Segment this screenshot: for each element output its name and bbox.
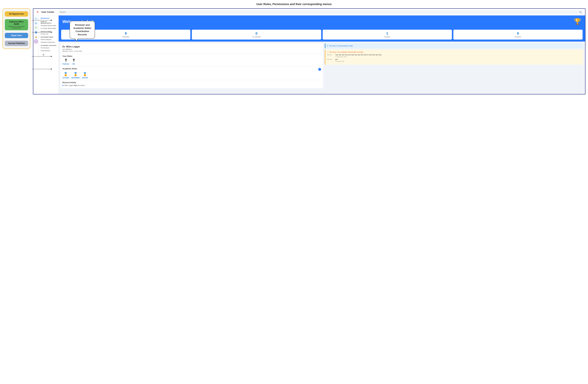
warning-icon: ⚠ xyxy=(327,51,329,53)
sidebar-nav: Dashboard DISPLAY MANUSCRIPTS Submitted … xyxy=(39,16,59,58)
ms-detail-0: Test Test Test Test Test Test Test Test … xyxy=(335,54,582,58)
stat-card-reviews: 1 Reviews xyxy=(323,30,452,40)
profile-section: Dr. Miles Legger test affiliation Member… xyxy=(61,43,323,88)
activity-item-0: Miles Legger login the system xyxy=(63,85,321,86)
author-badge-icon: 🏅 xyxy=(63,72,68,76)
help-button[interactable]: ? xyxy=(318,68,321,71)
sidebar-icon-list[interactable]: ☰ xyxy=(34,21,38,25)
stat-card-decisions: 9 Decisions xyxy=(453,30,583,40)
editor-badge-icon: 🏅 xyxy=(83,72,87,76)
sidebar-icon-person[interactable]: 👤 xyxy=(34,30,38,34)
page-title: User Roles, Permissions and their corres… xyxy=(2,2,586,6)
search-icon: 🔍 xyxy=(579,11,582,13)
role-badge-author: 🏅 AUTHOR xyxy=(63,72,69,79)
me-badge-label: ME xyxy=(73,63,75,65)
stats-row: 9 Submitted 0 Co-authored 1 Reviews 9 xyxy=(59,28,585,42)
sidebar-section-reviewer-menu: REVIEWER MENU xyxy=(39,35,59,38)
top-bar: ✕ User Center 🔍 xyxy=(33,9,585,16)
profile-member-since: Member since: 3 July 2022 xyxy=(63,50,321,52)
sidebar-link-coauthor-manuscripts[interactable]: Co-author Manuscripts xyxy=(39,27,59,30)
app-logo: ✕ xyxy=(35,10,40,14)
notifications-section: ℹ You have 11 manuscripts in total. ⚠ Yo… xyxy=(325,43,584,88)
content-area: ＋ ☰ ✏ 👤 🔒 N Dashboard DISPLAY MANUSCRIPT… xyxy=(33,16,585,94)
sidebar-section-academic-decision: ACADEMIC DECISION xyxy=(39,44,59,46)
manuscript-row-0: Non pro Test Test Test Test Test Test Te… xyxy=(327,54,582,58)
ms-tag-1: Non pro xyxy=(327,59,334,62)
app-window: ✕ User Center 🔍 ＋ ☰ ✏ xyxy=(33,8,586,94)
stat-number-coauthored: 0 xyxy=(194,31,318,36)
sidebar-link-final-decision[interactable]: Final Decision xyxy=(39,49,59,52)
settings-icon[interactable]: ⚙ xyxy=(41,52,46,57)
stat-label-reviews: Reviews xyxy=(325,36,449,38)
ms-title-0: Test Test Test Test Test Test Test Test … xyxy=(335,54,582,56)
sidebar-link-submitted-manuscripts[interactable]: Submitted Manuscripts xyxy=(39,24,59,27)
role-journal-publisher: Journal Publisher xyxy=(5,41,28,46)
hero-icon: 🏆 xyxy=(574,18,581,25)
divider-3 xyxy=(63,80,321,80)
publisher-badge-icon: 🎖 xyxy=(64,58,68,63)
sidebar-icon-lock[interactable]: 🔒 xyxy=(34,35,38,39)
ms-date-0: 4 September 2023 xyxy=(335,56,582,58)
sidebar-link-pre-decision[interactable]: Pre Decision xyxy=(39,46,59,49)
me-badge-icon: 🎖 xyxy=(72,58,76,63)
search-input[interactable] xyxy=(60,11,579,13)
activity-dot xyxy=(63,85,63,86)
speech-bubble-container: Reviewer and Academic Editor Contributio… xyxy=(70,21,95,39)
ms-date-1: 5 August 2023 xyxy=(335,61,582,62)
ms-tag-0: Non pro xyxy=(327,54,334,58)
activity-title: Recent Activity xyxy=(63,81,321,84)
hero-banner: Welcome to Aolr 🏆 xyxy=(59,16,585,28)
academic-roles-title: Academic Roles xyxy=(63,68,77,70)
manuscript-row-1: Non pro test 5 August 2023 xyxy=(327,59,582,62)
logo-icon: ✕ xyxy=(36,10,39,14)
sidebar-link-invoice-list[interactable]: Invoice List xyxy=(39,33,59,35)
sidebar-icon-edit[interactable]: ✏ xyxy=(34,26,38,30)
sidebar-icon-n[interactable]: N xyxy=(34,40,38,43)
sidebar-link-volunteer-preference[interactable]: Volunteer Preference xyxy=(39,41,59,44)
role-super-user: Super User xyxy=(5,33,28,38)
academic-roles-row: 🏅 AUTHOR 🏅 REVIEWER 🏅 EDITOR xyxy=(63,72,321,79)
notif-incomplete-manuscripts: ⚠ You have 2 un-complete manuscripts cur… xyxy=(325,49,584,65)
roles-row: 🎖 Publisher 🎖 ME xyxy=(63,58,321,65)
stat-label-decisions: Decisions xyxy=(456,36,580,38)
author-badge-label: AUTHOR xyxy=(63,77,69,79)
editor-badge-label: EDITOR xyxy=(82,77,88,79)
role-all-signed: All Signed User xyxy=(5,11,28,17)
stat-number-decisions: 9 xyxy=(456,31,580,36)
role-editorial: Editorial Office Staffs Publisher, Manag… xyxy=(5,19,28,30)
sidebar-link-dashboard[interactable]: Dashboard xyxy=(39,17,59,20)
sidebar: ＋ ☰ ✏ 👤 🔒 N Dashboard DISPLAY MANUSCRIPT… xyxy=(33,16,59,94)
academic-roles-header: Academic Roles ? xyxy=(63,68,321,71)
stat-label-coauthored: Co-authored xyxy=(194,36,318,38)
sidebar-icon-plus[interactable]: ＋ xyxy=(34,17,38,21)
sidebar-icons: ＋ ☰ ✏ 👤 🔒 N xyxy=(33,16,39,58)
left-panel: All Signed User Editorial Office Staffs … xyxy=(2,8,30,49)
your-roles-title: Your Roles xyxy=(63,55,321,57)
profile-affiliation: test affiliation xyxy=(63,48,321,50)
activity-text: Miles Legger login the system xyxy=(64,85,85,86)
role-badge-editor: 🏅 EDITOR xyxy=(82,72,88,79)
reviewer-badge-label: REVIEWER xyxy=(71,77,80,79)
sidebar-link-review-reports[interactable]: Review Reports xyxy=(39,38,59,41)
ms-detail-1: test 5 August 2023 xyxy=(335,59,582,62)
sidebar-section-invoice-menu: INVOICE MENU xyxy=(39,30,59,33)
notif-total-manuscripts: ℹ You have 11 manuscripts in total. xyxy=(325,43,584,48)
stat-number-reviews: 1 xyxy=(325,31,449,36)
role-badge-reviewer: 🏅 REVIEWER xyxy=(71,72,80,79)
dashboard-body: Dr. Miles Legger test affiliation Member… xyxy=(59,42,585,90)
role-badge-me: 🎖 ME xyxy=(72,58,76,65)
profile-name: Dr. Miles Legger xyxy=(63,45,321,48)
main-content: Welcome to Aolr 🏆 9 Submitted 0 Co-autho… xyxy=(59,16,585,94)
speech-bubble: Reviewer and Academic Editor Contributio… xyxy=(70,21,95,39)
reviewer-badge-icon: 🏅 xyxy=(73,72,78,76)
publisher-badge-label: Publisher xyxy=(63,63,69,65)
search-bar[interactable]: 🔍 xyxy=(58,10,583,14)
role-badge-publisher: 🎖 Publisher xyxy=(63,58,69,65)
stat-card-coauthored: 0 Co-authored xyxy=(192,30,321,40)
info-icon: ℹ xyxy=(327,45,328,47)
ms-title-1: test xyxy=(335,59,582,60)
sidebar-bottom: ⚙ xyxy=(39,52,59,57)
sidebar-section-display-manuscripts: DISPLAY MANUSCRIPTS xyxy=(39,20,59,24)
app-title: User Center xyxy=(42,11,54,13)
* * *
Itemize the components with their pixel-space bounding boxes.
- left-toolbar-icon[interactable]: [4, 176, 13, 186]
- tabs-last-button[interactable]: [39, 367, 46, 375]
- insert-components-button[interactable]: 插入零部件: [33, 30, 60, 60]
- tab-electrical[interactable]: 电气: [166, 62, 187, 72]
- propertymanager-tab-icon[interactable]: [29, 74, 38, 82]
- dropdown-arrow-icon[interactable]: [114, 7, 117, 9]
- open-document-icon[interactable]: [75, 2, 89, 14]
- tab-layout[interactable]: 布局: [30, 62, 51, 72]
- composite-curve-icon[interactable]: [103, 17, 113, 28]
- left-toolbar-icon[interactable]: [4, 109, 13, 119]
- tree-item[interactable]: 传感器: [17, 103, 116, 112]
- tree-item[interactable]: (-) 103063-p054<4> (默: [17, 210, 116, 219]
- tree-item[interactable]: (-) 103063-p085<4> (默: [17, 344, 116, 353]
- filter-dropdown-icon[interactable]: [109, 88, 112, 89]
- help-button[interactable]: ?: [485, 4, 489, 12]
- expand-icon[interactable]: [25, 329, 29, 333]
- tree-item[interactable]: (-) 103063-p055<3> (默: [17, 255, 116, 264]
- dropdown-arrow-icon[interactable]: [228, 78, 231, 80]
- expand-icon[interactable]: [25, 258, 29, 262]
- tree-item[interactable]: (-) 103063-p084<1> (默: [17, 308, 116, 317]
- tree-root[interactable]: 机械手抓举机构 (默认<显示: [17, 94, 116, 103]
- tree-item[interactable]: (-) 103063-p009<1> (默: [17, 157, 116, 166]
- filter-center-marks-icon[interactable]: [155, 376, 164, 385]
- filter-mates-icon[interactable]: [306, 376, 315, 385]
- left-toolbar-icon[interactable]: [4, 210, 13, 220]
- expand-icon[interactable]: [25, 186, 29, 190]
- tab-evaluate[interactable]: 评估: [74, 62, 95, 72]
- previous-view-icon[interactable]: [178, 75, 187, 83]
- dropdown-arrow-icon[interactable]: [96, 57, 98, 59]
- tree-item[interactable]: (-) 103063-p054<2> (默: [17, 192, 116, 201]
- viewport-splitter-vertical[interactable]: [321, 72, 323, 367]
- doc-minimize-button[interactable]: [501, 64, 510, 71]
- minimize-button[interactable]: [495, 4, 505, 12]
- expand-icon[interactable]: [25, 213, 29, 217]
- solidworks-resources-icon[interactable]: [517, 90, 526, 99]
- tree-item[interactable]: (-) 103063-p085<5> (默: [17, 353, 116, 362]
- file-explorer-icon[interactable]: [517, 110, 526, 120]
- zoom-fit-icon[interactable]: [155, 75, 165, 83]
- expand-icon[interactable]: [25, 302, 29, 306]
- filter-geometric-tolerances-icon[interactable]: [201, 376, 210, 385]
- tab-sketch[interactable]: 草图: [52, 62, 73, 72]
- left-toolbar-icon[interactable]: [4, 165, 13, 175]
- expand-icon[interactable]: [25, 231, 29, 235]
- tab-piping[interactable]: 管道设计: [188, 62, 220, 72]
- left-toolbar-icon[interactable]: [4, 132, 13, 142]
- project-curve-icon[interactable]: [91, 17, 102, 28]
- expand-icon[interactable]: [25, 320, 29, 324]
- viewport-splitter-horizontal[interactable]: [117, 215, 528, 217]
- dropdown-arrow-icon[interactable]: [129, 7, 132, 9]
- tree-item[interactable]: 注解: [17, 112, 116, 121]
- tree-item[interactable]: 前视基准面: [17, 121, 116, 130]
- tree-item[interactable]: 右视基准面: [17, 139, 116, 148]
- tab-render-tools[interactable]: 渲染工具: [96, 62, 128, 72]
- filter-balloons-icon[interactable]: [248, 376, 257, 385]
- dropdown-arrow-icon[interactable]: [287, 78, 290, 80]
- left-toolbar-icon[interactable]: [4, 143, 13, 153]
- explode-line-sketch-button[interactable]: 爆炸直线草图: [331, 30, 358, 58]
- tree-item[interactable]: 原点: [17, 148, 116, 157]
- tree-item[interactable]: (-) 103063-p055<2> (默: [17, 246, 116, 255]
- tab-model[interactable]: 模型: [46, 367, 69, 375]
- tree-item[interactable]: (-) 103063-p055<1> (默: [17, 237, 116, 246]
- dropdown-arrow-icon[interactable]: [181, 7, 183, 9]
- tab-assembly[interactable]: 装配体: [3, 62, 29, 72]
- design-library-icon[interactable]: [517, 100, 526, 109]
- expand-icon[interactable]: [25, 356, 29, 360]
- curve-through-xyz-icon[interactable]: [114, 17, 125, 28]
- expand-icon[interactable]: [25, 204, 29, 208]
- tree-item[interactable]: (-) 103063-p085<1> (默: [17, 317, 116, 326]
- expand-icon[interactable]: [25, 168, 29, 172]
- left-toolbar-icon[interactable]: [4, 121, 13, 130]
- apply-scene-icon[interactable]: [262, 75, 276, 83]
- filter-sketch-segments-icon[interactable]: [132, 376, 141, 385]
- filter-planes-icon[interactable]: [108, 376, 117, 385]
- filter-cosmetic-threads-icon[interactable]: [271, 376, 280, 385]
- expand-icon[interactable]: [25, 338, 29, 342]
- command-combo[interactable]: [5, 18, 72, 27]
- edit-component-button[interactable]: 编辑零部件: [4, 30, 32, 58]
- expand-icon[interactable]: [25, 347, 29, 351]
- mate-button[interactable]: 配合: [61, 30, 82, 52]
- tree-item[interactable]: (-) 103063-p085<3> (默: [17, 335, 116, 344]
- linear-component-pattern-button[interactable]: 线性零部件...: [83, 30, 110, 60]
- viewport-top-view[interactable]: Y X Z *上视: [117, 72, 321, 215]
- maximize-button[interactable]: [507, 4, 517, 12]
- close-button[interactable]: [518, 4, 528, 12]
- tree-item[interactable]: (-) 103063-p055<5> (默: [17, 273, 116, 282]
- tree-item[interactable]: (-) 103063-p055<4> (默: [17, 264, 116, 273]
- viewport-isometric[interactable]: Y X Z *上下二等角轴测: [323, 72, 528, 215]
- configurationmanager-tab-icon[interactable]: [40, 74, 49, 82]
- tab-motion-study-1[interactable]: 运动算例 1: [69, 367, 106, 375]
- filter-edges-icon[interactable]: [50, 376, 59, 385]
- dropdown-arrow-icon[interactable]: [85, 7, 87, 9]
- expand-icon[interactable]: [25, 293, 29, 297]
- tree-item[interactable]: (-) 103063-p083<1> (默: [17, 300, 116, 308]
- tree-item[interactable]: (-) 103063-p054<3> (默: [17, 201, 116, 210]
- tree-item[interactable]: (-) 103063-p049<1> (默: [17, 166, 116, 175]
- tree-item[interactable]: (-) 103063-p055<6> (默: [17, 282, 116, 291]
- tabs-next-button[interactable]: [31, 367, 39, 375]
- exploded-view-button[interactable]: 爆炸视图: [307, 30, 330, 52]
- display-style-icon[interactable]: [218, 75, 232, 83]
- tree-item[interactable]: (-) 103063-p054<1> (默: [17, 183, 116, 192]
---
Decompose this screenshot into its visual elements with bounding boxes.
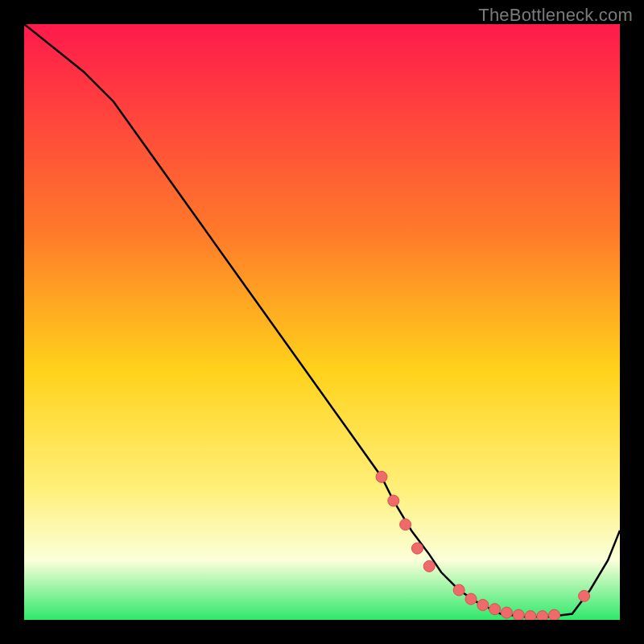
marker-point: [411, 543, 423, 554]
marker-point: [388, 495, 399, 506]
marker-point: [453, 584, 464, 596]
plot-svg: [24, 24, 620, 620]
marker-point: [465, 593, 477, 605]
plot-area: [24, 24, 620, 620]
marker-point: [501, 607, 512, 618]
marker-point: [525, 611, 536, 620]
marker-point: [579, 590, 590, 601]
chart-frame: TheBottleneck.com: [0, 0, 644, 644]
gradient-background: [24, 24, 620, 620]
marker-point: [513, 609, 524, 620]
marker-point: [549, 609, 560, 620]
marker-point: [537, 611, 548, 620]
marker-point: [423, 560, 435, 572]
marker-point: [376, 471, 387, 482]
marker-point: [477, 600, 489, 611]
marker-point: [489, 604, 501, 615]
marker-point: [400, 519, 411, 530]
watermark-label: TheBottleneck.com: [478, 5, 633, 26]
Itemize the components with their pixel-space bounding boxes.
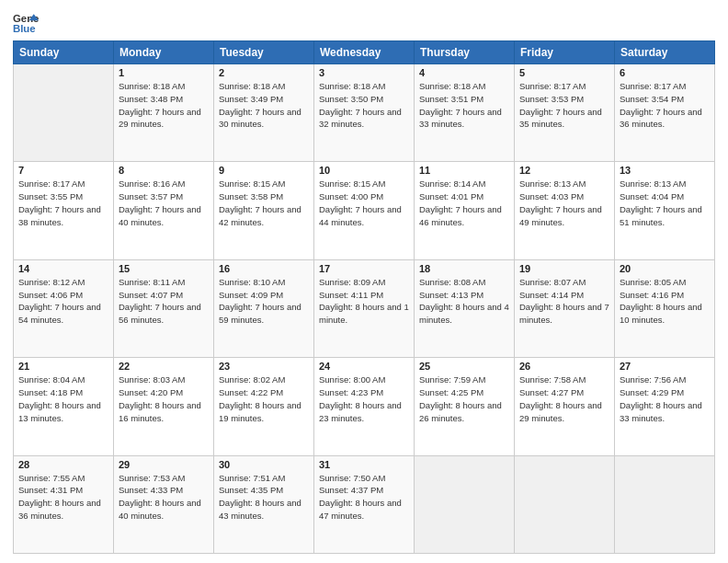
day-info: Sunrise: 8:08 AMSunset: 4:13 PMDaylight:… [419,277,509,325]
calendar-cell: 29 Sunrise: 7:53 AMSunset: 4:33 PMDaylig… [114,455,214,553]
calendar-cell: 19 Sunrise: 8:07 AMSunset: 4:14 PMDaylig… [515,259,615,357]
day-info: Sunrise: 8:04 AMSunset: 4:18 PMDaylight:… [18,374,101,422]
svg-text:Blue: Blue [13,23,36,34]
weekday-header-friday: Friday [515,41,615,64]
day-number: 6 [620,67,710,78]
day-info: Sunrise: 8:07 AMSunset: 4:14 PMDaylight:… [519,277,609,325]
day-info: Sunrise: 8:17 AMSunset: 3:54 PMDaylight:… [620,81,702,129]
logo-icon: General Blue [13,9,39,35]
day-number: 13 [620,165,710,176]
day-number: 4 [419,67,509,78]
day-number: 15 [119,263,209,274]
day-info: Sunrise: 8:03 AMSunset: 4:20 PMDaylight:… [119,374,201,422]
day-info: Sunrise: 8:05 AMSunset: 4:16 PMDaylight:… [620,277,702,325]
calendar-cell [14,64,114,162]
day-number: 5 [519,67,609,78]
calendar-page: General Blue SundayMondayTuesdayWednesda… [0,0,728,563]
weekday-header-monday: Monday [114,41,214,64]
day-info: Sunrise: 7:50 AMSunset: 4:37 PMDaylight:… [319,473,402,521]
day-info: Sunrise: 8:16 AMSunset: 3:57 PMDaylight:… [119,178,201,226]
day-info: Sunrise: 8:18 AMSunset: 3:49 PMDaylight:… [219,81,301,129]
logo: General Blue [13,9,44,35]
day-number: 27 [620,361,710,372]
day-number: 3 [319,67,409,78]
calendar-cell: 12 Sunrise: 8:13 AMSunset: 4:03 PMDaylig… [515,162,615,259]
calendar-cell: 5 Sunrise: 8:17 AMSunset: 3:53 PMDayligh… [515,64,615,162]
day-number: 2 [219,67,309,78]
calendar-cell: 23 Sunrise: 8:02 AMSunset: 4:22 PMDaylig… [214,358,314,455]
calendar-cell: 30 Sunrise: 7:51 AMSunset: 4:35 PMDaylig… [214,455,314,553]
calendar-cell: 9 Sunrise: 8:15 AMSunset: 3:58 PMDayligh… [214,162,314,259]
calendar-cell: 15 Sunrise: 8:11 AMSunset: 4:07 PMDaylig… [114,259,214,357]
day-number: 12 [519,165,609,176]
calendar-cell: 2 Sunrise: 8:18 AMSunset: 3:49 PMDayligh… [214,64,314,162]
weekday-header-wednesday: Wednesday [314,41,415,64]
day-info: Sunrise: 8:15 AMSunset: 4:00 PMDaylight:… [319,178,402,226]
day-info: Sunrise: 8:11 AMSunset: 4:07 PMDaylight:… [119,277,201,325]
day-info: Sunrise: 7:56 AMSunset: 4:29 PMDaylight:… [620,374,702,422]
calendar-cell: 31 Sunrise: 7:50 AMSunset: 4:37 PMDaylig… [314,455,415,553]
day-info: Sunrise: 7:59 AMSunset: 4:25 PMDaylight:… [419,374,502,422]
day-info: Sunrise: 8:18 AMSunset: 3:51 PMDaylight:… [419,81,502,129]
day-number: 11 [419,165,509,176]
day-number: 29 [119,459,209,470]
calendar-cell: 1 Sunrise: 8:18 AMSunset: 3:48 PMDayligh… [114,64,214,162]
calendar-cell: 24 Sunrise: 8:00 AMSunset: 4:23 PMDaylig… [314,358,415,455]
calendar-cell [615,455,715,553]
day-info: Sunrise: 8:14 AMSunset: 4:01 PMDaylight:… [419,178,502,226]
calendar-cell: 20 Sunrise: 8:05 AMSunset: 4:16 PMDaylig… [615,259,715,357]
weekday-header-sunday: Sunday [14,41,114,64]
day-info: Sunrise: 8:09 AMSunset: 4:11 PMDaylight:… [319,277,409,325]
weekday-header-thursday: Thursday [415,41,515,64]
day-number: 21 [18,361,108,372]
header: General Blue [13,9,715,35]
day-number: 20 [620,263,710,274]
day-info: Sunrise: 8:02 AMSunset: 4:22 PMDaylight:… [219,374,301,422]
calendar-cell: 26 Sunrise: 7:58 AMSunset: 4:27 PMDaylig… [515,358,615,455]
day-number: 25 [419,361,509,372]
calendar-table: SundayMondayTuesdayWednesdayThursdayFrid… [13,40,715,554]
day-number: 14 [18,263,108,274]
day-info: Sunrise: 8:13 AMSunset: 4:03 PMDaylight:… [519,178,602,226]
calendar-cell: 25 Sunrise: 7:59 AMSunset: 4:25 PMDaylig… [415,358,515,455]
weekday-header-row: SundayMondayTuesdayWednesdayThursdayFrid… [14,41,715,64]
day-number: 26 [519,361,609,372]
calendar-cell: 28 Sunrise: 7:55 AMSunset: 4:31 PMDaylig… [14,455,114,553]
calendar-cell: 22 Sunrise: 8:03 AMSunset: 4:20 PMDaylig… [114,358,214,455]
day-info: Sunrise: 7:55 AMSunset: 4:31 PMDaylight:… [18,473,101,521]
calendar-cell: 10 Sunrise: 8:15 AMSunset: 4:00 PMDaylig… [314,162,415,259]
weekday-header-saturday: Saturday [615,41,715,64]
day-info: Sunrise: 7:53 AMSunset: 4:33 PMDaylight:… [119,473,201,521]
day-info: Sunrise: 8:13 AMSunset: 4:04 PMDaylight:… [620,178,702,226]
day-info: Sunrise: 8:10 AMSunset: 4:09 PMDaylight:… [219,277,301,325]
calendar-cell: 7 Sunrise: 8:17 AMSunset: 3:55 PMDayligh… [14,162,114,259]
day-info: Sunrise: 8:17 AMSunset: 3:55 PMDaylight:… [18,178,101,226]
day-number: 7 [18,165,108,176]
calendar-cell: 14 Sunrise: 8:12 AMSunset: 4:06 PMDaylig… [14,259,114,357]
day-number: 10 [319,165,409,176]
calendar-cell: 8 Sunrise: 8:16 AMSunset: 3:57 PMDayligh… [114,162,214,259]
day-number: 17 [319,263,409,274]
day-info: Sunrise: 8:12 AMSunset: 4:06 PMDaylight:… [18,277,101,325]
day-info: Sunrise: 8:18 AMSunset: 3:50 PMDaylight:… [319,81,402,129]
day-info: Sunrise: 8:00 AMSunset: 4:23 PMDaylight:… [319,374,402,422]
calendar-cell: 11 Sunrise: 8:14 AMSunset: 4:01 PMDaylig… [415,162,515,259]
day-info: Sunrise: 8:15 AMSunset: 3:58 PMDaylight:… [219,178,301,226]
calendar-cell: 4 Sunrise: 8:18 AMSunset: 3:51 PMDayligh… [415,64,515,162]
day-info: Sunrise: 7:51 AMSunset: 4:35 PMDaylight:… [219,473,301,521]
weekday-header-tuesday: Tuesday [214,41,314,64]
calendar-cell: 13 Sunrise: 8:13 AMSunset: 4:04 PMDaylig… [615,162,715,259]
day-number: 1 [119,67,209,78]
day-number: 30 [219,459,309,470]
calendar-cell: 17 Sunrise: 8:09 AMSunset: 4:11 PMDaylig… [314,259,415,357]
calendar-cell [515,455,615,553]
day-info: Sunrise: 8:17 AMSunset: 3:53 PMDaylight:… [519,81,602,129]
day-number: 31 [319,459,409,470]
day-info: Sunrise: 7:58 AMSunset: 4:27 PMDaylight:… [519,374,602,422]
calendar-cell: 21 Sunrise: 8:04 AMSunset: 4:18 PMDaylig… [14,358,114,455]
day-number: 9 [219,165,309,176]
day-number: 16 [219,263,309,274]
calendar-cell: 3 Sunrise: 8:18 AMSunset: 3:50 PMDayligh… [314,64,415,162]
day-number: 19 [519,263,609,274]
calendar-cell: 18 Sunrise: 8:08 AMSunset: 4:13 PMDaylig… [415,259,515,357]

● **PROBLEM**
Take from the listing every line in which the word "SundayMondayTuesdayWednesdayThursdayFrid" appears.

● **RESULT FOR THIS TASK**
calendar-table: SundayMondayTuesdayWednesdayThursdayFrid… [13,40,715,554]
weekday-header-row: SundayMondayTuesdayWednesdayThursdayFrid… [14,41,715,64]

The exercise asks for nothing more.